# Marina Bay Sands, Singapore



## mightyfly (Aug 25, 2010)

Here're some shots I've taken at Marina Bay Sands, Singapore. Please feel free to comment or critic. 

1.






2.





3.





4.





5.





6.


----------



## LaFoto (Aug 25, 2010)

Nothing to be unhappy about here. 
You apparently know all about night photography, small apertures, long exposures and all that. The photo standing out because of its absolute clarity is 3, I think, though the colour in the sky of 2 is also nice to look at, along with the lights already coming on.

I quite like the last one, too, as I am a fan of photos that sport light and shadow situations. The shadows stretching diagonally towards us add nicely.


----------



## edouble (Aug 25, 2010)

You used light to your advantage that some people would have shunned away from.
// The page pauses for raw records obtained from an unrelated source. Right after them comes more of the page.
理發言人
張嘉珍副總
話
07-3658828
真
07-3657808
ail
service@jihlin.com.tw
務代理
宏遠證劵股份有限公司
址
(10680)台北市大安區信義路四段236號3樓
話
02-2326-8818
Very nice pictures.


----------



## Mustlovedragons (Aug 25, 2010)

I liked them all but the second is my favorite, by far.


----------



## Polyphony (Aug 25, 2010)

mightyfly said:


> Here're some shots I've taken at Marina Bay Sands, Singapore. Please feel free to comment or critic.



What lens were you using for the cityscape shots?

Edit: Just read your profile. If you took these with the P&S, even better


----------



## mightyfly (Aug 25, 2010)

Thank you everyone, for your comments and kind words. I'm very glad you like the photos. 

Polyphony: Yup, I've used Lumix LX3 (manual mode) for the shots, with its default Leica DC Vario-Summicron 24mm lens.


----------



## Art Photographers (Aug 26, 2010)

Great Shots


----------



## Mersad (Aug 26, 2010)

Great images. Love the first four. Great colors and composition!


----------